This webinar will introduce attendees to the foundations of statistical process control (SPC), including the effects of variation and accuracy on process quality. The definition of a Six Sigma process will be illustrated. Attendees will learn how to construct SPC charts that provide visual controls (easily understood signals) that tell production workers when the process requires adjustment to prevent the manufacture of nonconforming work. The issue of non-normal (non-bell-curve) processes also will be addressed with control charts that reflect accurately the underlying statistical distribution.

Attendees will receive a Visual Basic control chart simulator that works in Windows 7 (it has not been tried in other versions) that illustrates variation and accuracy side by side with the corresponding control charts. This is useful for teaching the underlying concepts to production workers and technicians very quickly.

Statistical process control (SPC) is a widely used and well-established quality management method whose purpose is to detect undesirable process changes and allow corrective action before the process generates nonconforming work. It is a basic part of the body of knowledge for the quality management profession, and it is sufficiently important in the automotive sector that the Automotive Industry Action Group publishes a manual on the subject. Most references omit, however, the issue of non-normal (non-bell-curve) processes that do not follow the textbook normality assumption, although the AIAG manual does address this issue.

Learning Objectives

  • Know how variation (as reflected by the process standard deviation) and accuracy (process mean) affect quality, and how these parameters are reflected visually on SPC charts. Undesirable changes in the process are often announced by points outside the control limits long before they can result in the production of nonconforming work.
    • SPC tells us when the process needs adjustment, and when it should be left alone.

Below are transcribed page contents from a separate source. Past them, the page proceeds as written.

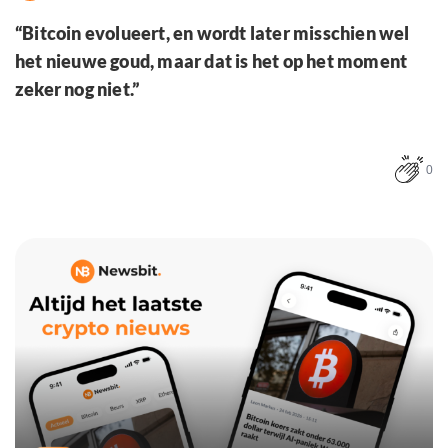
“Bitcoin evolueert, en wordt later misschien wel
het nieuwe goud, maar dat is het op het moment
zeker nog niet.”
0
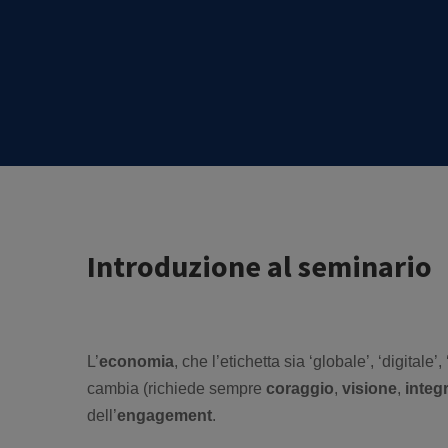
Introduzione al seminario
L’
economia
, che l’etichetta sia ‘globale’, ‘digitale’
cambia (richiede sempre
coraggio
,
visione
,
integr
dell’
engagement
.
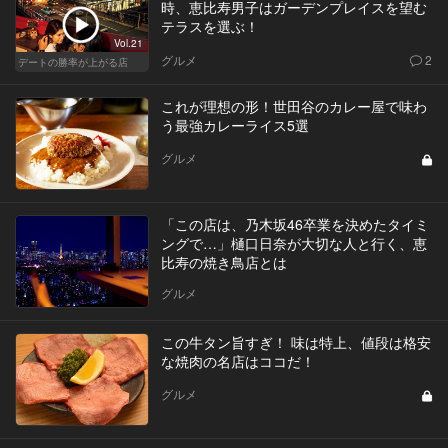
時、恵比寿男子はガーデンプレイスを望む
テラスを選ぶ！
Vol.21
グルメ
2
デートの勝率が上がる店
これが理想の形！世田谷のカレー屋で味わ
う最強カレーライス5選
グルメ
「この店は、乃木坂46卒業を決めたタイミ
ングで…」樋口日奈が大切な人と行く、恵
比寿の焼き鳥店とは
グルメ
この牛タン旨すぎ！ 味は特上、値段は格安
な焼肉の名店はココだ！
グルメ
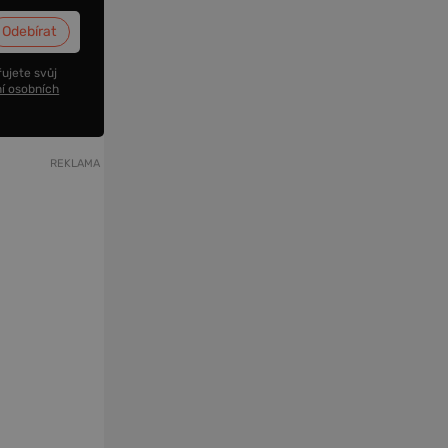
ujete svůj
í osobních
REKLAMA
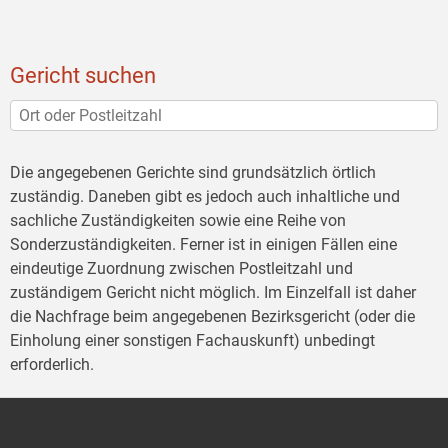
Gericht suchen
Die angegebenen Gerichte sind grundsätzlich örtlich
zuständig. Daneben gibt es jedoch auch inhaltliche und
sachliche Zuständigkeiten sowie eine Reihe von
Sonderzuständigkeiten. Ferner ist in einigen Fällen eine
eindeutige Zuordnung zwischen Postleitzahl und
zuständigem Gericht nicht möglich. Im Einzelfall ist daher
die Nachfrage beim angegebenen Bezirksgericht (oder die
Einholung einer sonstigen Fachauskunft) unbedingt
erforderlich.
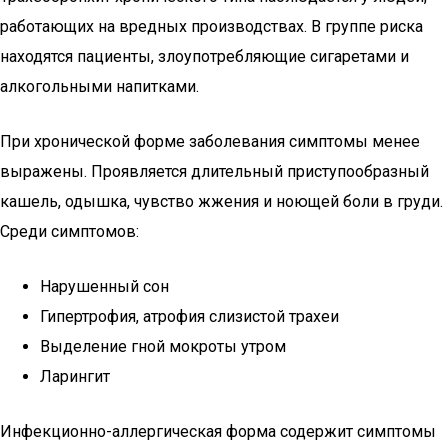
работающих на вредных производствах. В группе риска
находятся пациенты, злоупотребляющие сигаретами и
алкогольными напитками.
При хронической форме заболевания симптомы менее
выражены. Проявляется длительный приступообразный
кашель, одышка, чувство жжения и ноющей боли в груди.
Среди симптомов:
Нарушенный сон
Гипертрофия, атрофия слизистой трахеи
Выделение гной мокроты утром
Ларингит
Инфекционно-аллергическая форма содержит симптомы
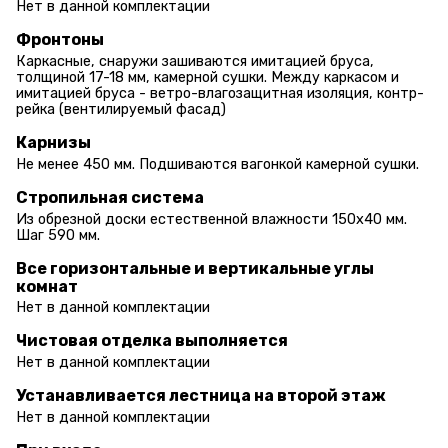
Нет в данной комплектации
Фронтоны
Каркасные, снаружи зашиваются имитацией бруса,
толщиной 17-18 мм, камерной сушки. Между каркасом и
имитацией бруса - ветро-влагозащитная изоляция, контр-
рейка (вентилируемый фасад)
Карнизы
Не менее 450 мм. Подшиваются вагонкой камерной сушки.
Стропильная система
Из обрезной доски естественной влажности 150х40 мм.
Шаг 590 мм.
Все горизонтальные и вертикальные углы
комнат
Нет в данной комплектации
Чистовая отделка выполняется
Нет в данной комплектации
Устанавливается лестница на второй этаж
Нет в данной комплектации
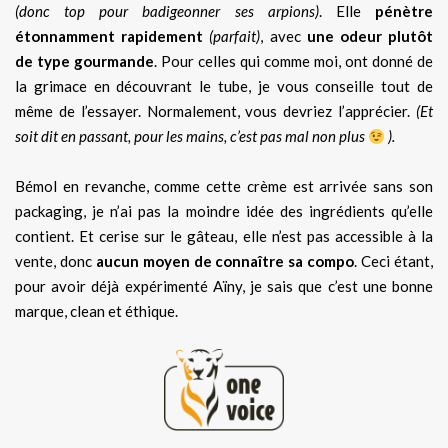
(donc top pour badigeonner ses arpions)
. Elle
pénètre
étonnamment rapidement
(parfait)
, avec
une odeur plutôt
de type gourmande
. Pour celles qui comme moi, ont donné de
la grimace en découvrant le tube, je vous conseille tout de
même de l’essayer. Normalement, vous devriez l’apprécier.
(Et
soit dit en passant, pour les mains, c’est pas mal non plus
).
Bémol en revanche, comme cette crème est arrivée sans son
packaging, je n’ai pas la moindre idée des ingrédients qu’elle
contient. Et cerise sur le gâteau, elle n’est pas accessible à la
vente, donc
aucun moyen de connaître sa compo
. Ceci étant,
pour avoir déjà expérimenté Aïny, je sais que c’est une bonne
marque, clean et éthique.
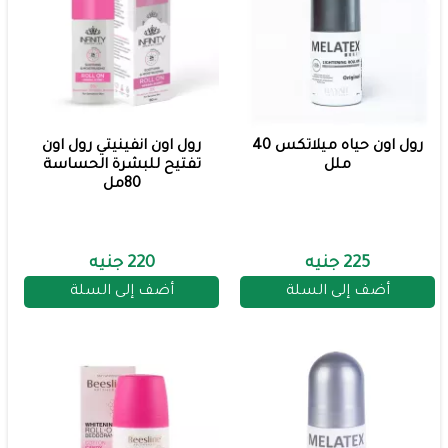
رول اون حياه ميلاتكس 40
رول اون انفينيتي رول اون
ملل
تفتيح للبشرة الحساسة
80مل
225 جنيه
220 جنيه
أضف إلى السلة
أضف إلى السلة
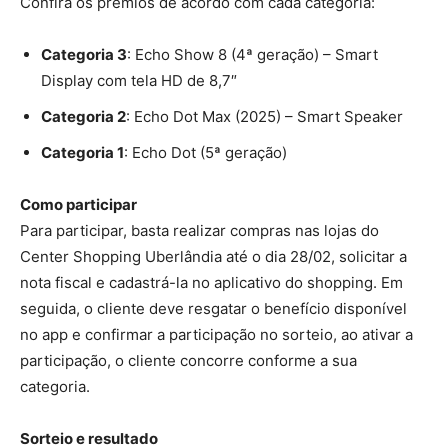
Confira os prêmios de acordo com cada categoria:
Categoria 3
: Echo Show 8 (4ª geração) – Smart
Display com tela HD de 8,7″
Categoria 2
: Echo Dot Max (2025) – Smart Speaker
Categoria 1
: Echo Dot (5ª geração)
Como participar
Para participar, basta realizar compras nas lojas do
Center Shopping Uberlândia até o dia 28/02, solicitar a
nota fiscal e cadastrá-la no aplicativo do shopping. Em
seguida, o cliente deve resgatar o benefício disponível
no app e confirmar a participação no sorteio, ao ativar a
participação, o cliente concorre conforme a sua
categoria.
Sorteio e resultado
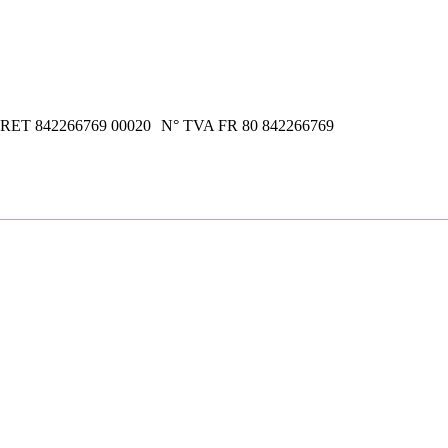
IRET 842266769 00020
N° TVA FR 80 842266769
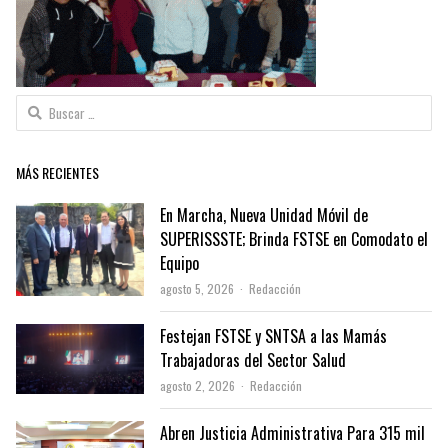
Buscar:
MÁS RECIENTES
En Marcha, Nueva Unidad Móvil de
SUPERISSSTE; Brinda FSTSE en Comodato el
Equipo
Author
agosto 5, 2026
Redacción
Festejan FSTSE y SNTSA a las Mamás
Trabajadoras del Sector Salud
Author
agosto 2, 2026
Redacción
Abren Justicia Administrativa Para 315 mil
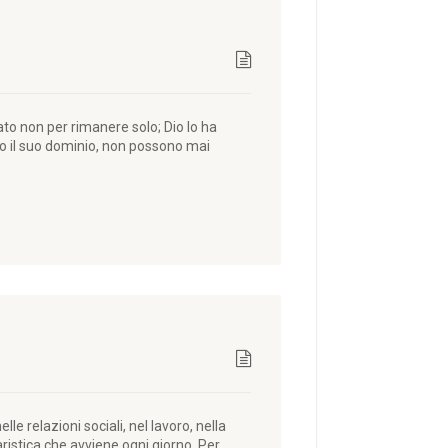
ato non per rimanere solo; Dio lo ha
otto il suo dominio, non possono mai
 relazioni sociali, nel lavoro, nella
aristica che avviene ogni giorno. Per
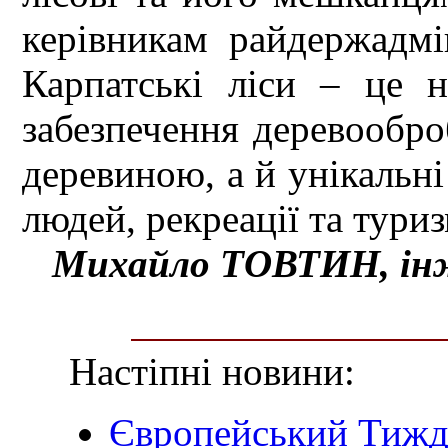
керівникам райдержадмін
Карпатські ліси – це 
забезпечення деревообр
деревиною, а й унікальн
людей, рекреації та туриз
Михайло ТОВТИН, інже
Настіпні новини:
Європейський Тижде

This allows production workers to react to processes that are out of control but avoid over-adjustment (tampering) of processes that are performing correctly.
  • Apply the concept of the rational subgroup to ensure that the sample reflects all the various sources in the process. Batch processes and autocorrelated processes do NOT meet the underlying assumptions and must be treated appropriately.

Know how to handle processes that do not follow the normal (bell curve) assumption. Textbook control charts will often have excessively high false alarm risks for such processes. Generally accepted methods are, however, available for such processes to create control charts whose false alarm risks are the same as Shewhart control charts for normally-distributed quality characteristics.

Who Should Attend

Quality engineers, technicians, and inspectors with responsibilities for statistical process control.